The resolution is all a bit anti-climactic, perhaps because there's very little true villainy. The French characters are all just a bit too nice in the end -- Walker, unlike Peter Mayle, seems unwilling to offend his friends back in the Dordogne. But if you liked the first book, this one goes down easy, too.

Monday, August 16, 2010

Spies of the Balkans


Alan Furst is back creating another morally ambivalent, atmospheric thriller featuring a hard-bitten foreign protagonist. This time it is the Greek Costa Zannis, who is remarkably similar in his attitudes and cigarette smoking to the French, Hungarian and Dutch protagonists of Furst's earlier novels.

We listened to this on audiobooks during a road trip and it was entertaining enough, though Furst has clearly fallen into purely formula writing. Watch a few old movies (he even refers to one character as a real cinematic aviator), research a relatively obscure location (Salonika, Greece in this instance), insert above-mentioned hard-bitten protagonist, add a few lady friends, and wrap everything in a smoky nostalgia that makes it as blurry and comforting as the black-and-white movie you started with.

I happen to like a lot of this, particularly the obscure locations. Furst plays this one to the hilt, with Zannis shuttling off to Belgrade and Budapest, with a quick dash to Paris, and dispatching loved ones to Istanbul and Alexandria, while carrying on three love affairs in Salonika. Some of the romantic scenes were amazingly clumsy, bordering on the adolescent. And in an audiobook you don't have the freedom to skim over the embarrassing parts.

The reading by Daniel Gerroll was easy to listen to and follow.

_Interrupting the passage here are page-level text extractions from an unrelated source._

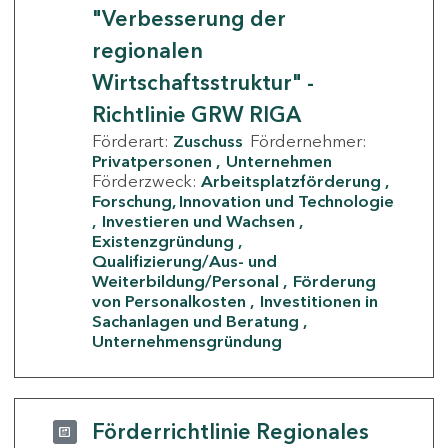
"Verbesserung der
regionalen
Wirtschaftsstruktur" -
Richtlinie GRW RIGA
Förderart:
Zuschuss
Fördernehmer:
Privatpersonen
Unternehmen
Förderzweck:
Arbeitsplatzförderung
Forschung, Innovation und Technologie
Investieren und Wachsen
Existenzgründung
Qualifizierung/Aus- und
Weiterbildung/Personal
Förderung
von Personalkosten
Investitionen in
Sachanlagen und Beratung
Unternehmensgründung
Förderrichtlinie Regionales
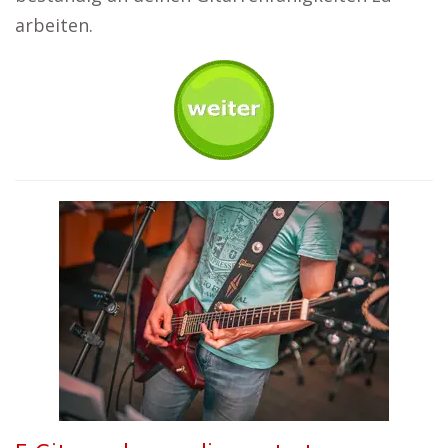
arbeiten.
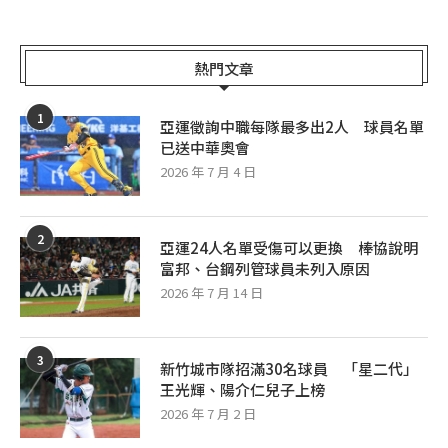
熱門文章
1
亞運徵詢中職每隊最多出2人 球員名單
已送中華奧會
2026 年 7 月 4 日
2
亞運24人名單受傷可以更換 棒協說明
富邦、台鋼列管球員未列入原因
2026 年 7 月 14 日
3
新竹城市隊招滿30名球員 「星二代」
王光輝、陽介仁兒子上榜
2026 年 7 月 2 日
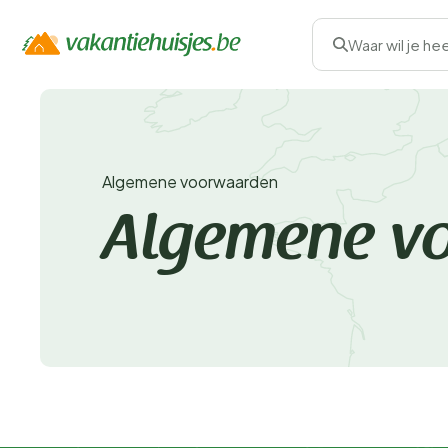
Waar wil je he
Algemene voorwaarden
Algemene v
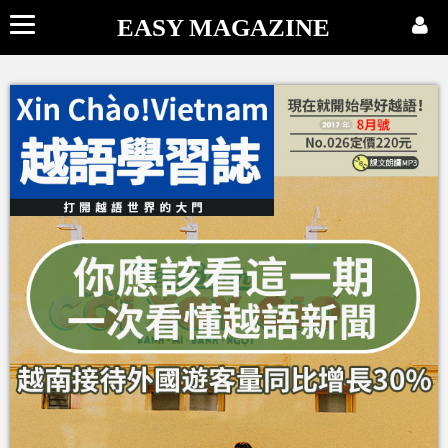
EASY MAGAZINE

His comfortable pace was well-matched to Furst's unhurried narrative style and he was consistent in his characterization of Zannis and other main figures, so there was virtually no confusion in a book populated by people with names that are strange to our ears. No small feat.

Furst belabors the history a bit more in this book than he has in some earlier works, probably because this location and the action he describes (Greece girding for the Nazi assault) is so obscure to American readers. He is at his best describing the fin du monde atmosphere of a country coming under siege and the desperation that accompanies it. The story of an underground railroad smuggling Jews out of Germany to freedom, in Turkey of all places, was moving and rich in historical context.

Less successful was Furst's attempt to show a Gestapo officer at work, which seemed to owe too much to Hans Fallada's Every Man Dies Alone to be called original.

We bought the audiobook at Books a Million in Tennessee because we inadvertently left behind the audiobooks we had bought for the trip in our hotel the first night. Out of the dozens of audiobooks on sale, it was the only one we felt both of us could enjoy and that proved to be the case.